I like the money sink at higher levels in theory, but in reality I don't want to be fighting a bunch of angry trolls and have a message pop up telling me I have just paid 2000 rent. Simpler to keep rewards a a lower level throughout, we will still eventually get rich.
Don't get me wrong you have some good ideas, just worried about the implementation.


I didn't think of that, good save there, but I'm sure there are better ways of handling that situation than this. Maybe a Courier (or a homing pigeon) could meet you (find you) in town with a letter for you (this could be built into the Radiant Story engine as "Assign Courier with Wife Letter Default Letter #64 but attach the subclause mission entitled: "Repairman Overcharged Me").

The letter, when you open it, would read something like: "My dearest husband, I paid the rent today and things are well.

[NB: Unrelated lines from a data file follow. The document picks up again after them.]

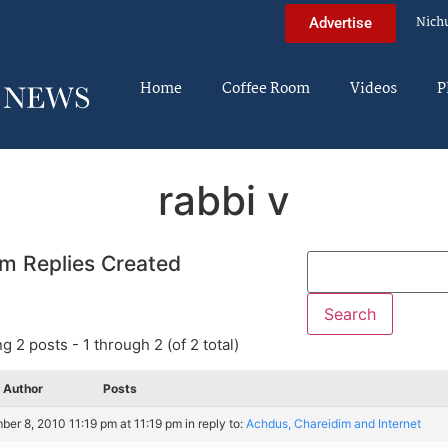
Nich
Advertise
Home
Coffee Room
Videos
P
rabbi v
m Replies Created
g 2 posts - 1 through 2 (of 2 total)
Author
Posts
er 8, 2010 11:19 pm at 11:19 pm
in reply to:
Achdus, Chareidim and Internet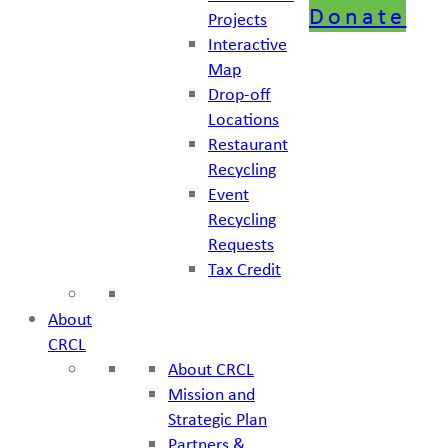
Donate
Projects
Interactive
Map
Drop-off
Locations
Restaurant
Recycling
Event
Recycling
Requests
Tax Credit
About
CRCL
About CRCL
Mission and
Strategic Plan
Partners &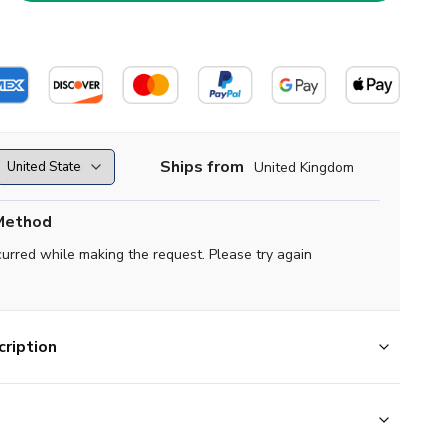
Ships from
United Kingdom
Method
curred while making the request. Please try again
ription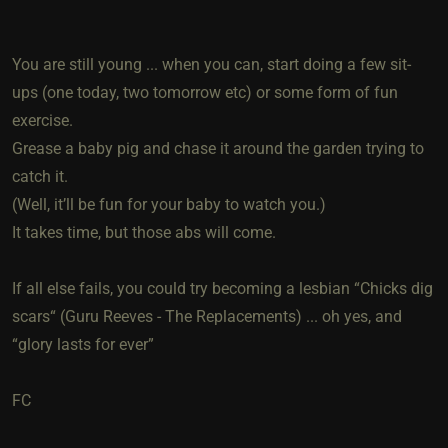
You are still young ... when you can, start doing a few sit-
ups (one today, two tomorrow etc) or some form of fun
exercise.
Grease a baby pig and chase it around the garden trying to
catch it.
(Well, it’ll be fun for your baby to watch you.)
It takes time, but those abs will come.
If all else fails, you could try becoming a lesbian “Chicks dig
scars“ (Guru Reeves - The Replacements) ... oh yes, and
“glory lasts for ever”
FC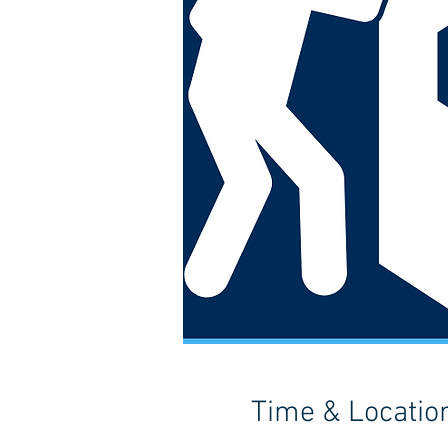
Time & Locatio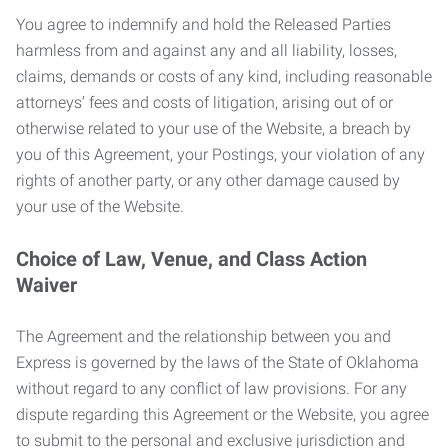
You agree to indemnify and hold the Released Parties
harmless from and against any and all liability, losses,
claims, demands or costs of any kind, including reasonable
attorneys’ fees and costs of litigation, arising out of or
otherwise related to your use of the Website, a breach by
you of this Agreement, your Postings, your violation of any
rights of another party, or any other damage caused by
your use of the Website.
Choice of Law, Venue, and Class Action
Waiver
The Agreement and the relationship between you and
Express is governed by the laws of the State of Oklahoma
without regard to any conflict of law provisions. For any
dispute regarding this Agreement or the Website, you agree
to submit to the personal and exclusive jurisdiction and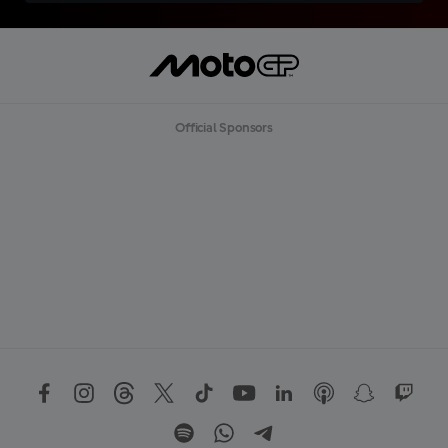
Official Sponsors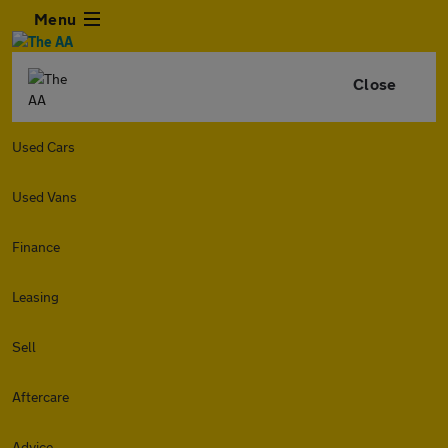
Menu
Close
Used Cars
Used Vans
Finance
Leasing
Sell
Aftercare
Advice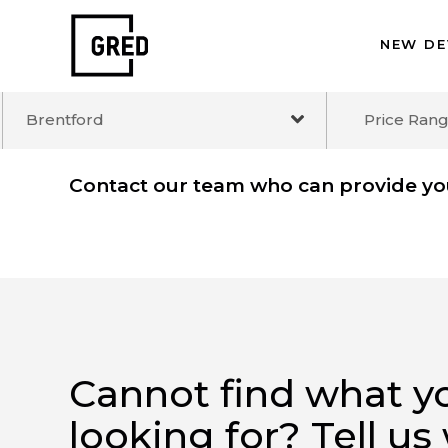
NEW 
Brentford
Price R
Contact our team who can provide 
Cannot find what 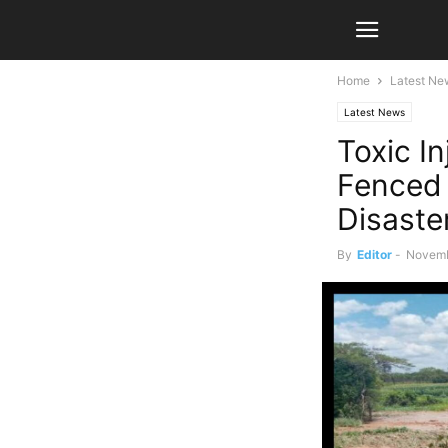
Home
Latest Ne
Latest News
Toxic I
Fenced 
Disaste
By
Editor
-
Novemb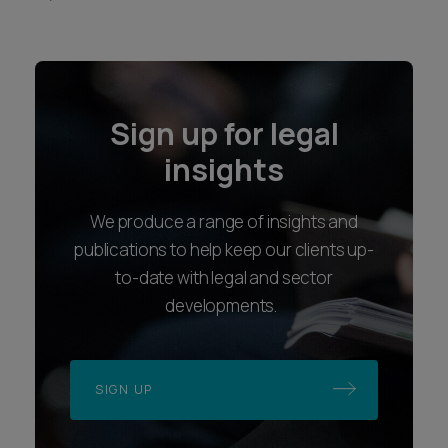
Sign up for legal
insights
We produce a range of insights and
publications to help keep our clients up-
to-date with legal and sector
developments.
SIGN UP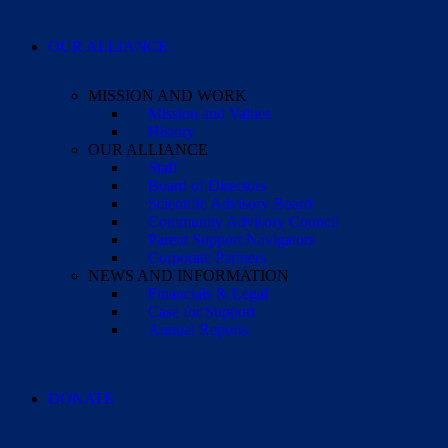
OUR ALLIANCE
MISSION AND WORK
Mission and Values
History
OUR ALLIANCE
Staff
Board of Directors
Scientific Advisory Board
Community Advisory Council
Parent Support Navigators
Corporate Partners
NEWS AND INFORMATION
Financials & Legal
Case for Support
Annual Reports
DONATE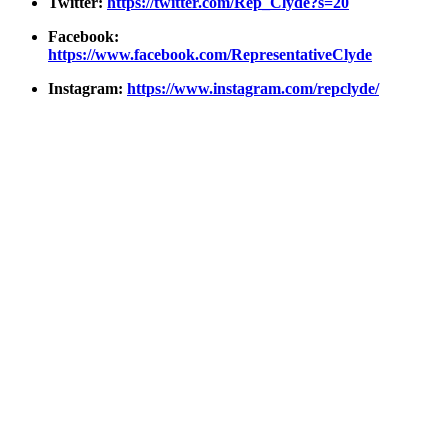
Twit­ter:
https://twitter.com/Rep_Clyde?s=20
Face­book:
https://www.facebook.com/RepresentativeClyde
Insta­gram:
https://www.instagram.com/repclyde/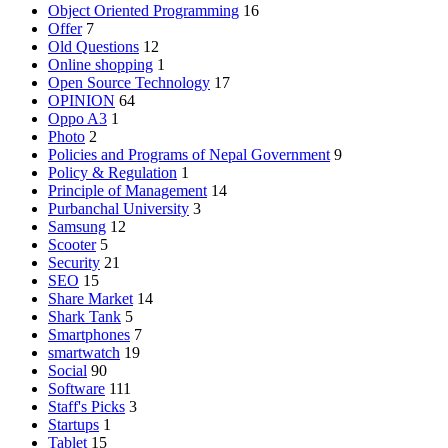
Object Oriented Programming
16
Offer
7
Old Questions
12
Online shopping
1
Open Source Technology
17
OPINION
64
Oppo A3
1
Photo
2
Policies and Programs of Nepal Government
9
Policy & Regulation
1
Principle of Management
14
Purbanchal University
3
Samsung
12
Scooter
5
Security
21
SEO
15
Share Market
14
Shark Tank
5
Smartphones
7
smartwatch
19
Social
90
Software
111
Staff's Picks
3
Startups
1
Tablet
15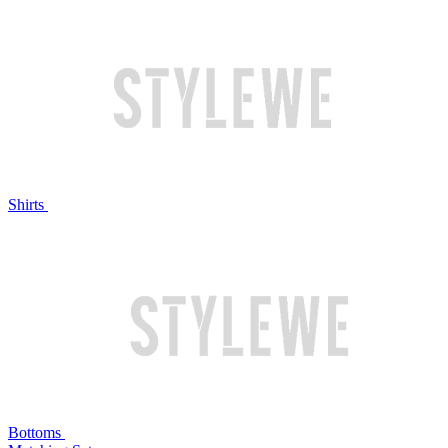
Shirts
Bottoms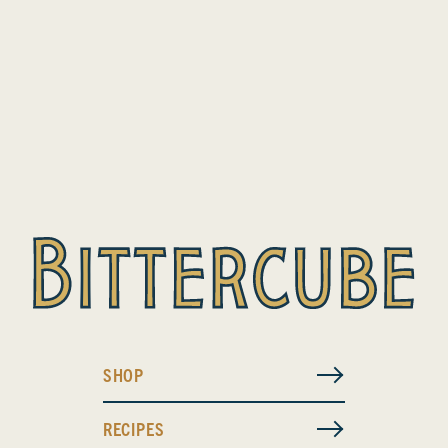
SHOP
RECIPES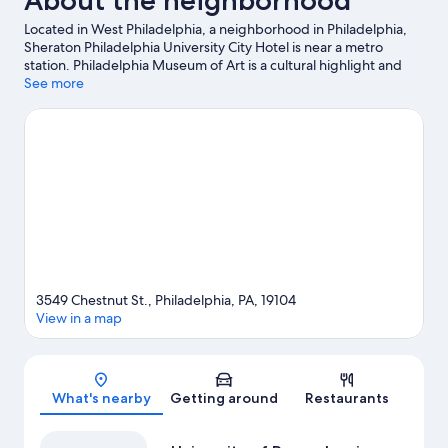
About the neighborhood
Located in West Philadelphia, a neighborhood in Philadelphia,
Sheraton Philadelphia University City Hotel is near a metro
station. Philadelphia Museum of Art is a cultural highlight and
some of the area's popular attractions include Philadelphia Zoo
See more
and Pennsylvania Convention Center. Looking to enjoy an event
or a game while in town? See what's going on at Xfinity Mobile
Arena.
Visit our Philadelphia travel guide
3549 Chestnut St., Philadelphia, PA, 19104
View in a map
Map
What's nearby
Getting around
Restaurants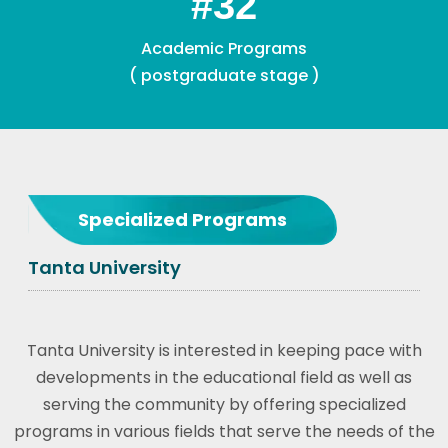
#
Academic Staff
Specialized Programs
Tanta University
Tanta University is interested in keeping pace with
developments in the educational field as well as
serving the community by offering specialized
programs in various fields that serve the needs of the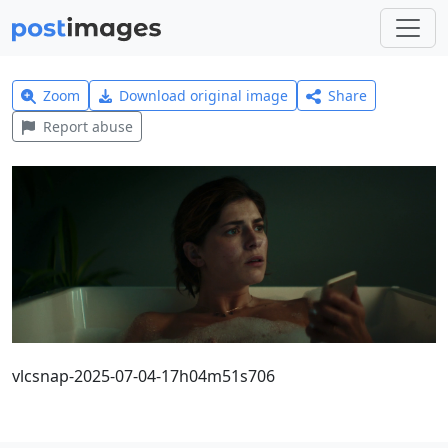
Zoom
Download original image
Share
Report abuse
vlcsnap-2025-07-04-17h04m51s706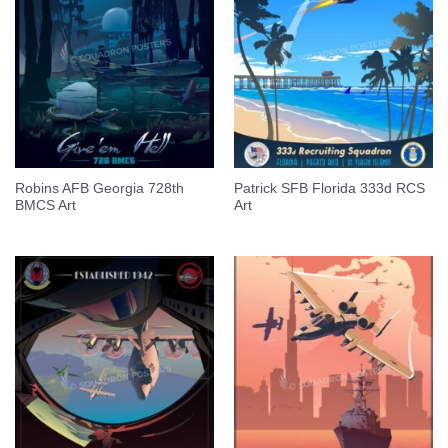
Robins AFB Georgia 728th
Patrick SFB Florida 333d RCS
BMCS Art
Art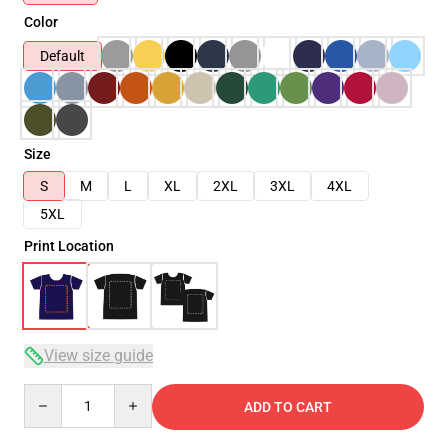
Color
Default
Size
S
M
L
XL
2XL
3XL
4XL
5XL
Print Location
View size guide
Quantity
ADD TO CART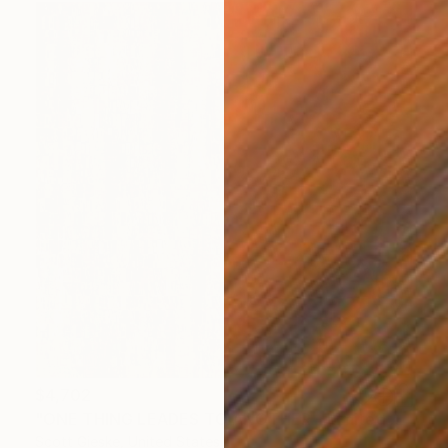
$4,702
"ONE THING LEADES TO ANOTHER - Limited Edition of 1" Digital Art
Scott Gieske, United States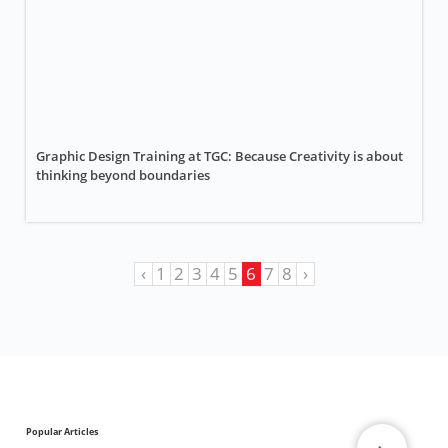
Graphic Design Training at TGC: Because Creativity is about
thinking beyond boundaries
‹
1
2
3
4
5
6
7
8
›
Popular Articles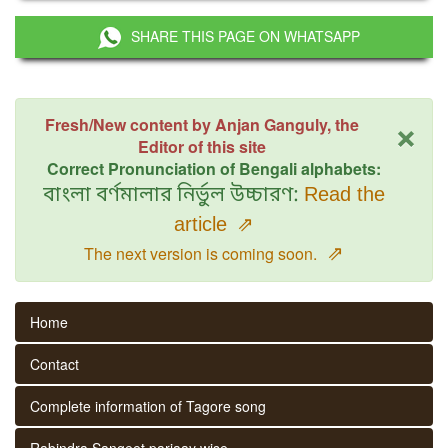
SHARE THIS PAGE ON WHATSAPP
×
Fresh/New content by Anjan Ganguly, the
Editor of this site
Correct Pronunciation of Bengali alphabets:
বাংলা বর্ণমালার নির্ভুল উচ্চারণ:
Read the
article
⇗
⇗
The next version is coming soon.
Home
Contact
Complete information of Tagore song
Rabindra Sangeet parjaay wise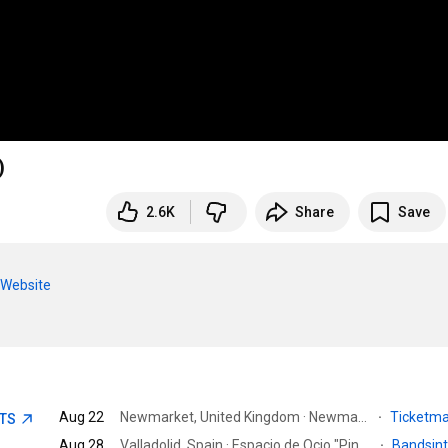
)
2.6K
Share
Save
CWebsite
Aug 22
Newmarket, United Kingdom · Newmarket Rowley Mile Course
·
Ticketm
ETS
Aug 28
Valladolid, Spain · Espacio de Ocio "Pingüinos Arena"
·
Bandsin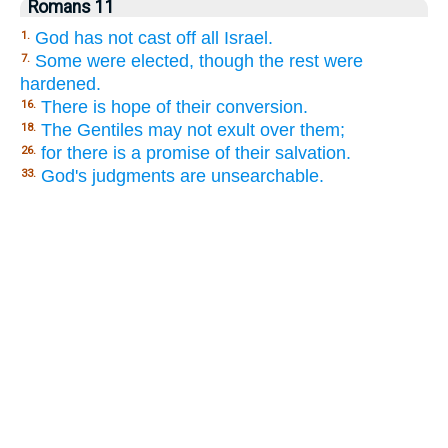
Romans 11
God has not cast off all Israel.
1.
Some were elected, though the rest were
7.
hardened.
There is hope of their conversion.
16.
The Gentiles may not exult over them;
18.
for there is a promise of their salvation.
26.
God's judgments are unsearchable.
33.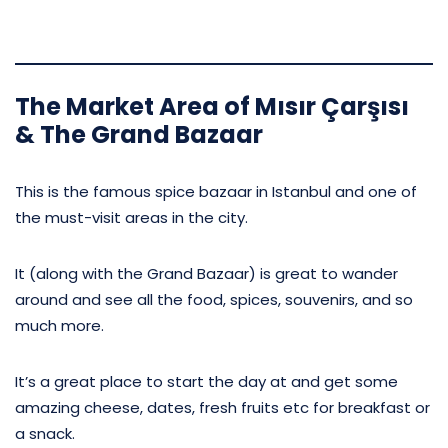
The Market Area of Mısır Çarşısı
& The Grand Bazaar
This is the famous spice bazaar in Istanbul and one of
the must-visit areas in the city.
It (along with the Grand Bazaar) is great to wander
around and see all the food, spices, souvenirs, and so
much more.
It’s a great place to start the day at and get some
amazing cheese, dates, fresh fruits etc for breakfast or
a snack.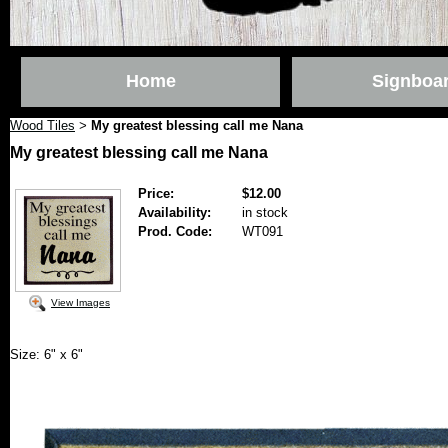
Home
Signboa
Wood Tiles
My greatest blessing call me Nana
>
My greatest blessing call me Nana
Price:
$12.00
Availability:
in stock
Prod. Code:
WT091
View Images
Size: 6" x 6"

Yesterday a wild horse smashed into our front door and it cost me 1000 more to replace that. But I think the man that repaired the door is a thief, he must have overcharged me because he thinks I am just a lonely maiden without someone to look after her. Hahaha, how little he knows, right? See you soon, honey (I hope). Your wife.... " and then if you wish to add the Quest Item "Talk to the Repair Man About the High Repair Bill" you can take care of that next time you're back in town.

The amount of cool things the Radiant Story could enable seems almost limitless and that is probably the best way to build these couriers and give them the letters that inform you as to the status of things happening back at home.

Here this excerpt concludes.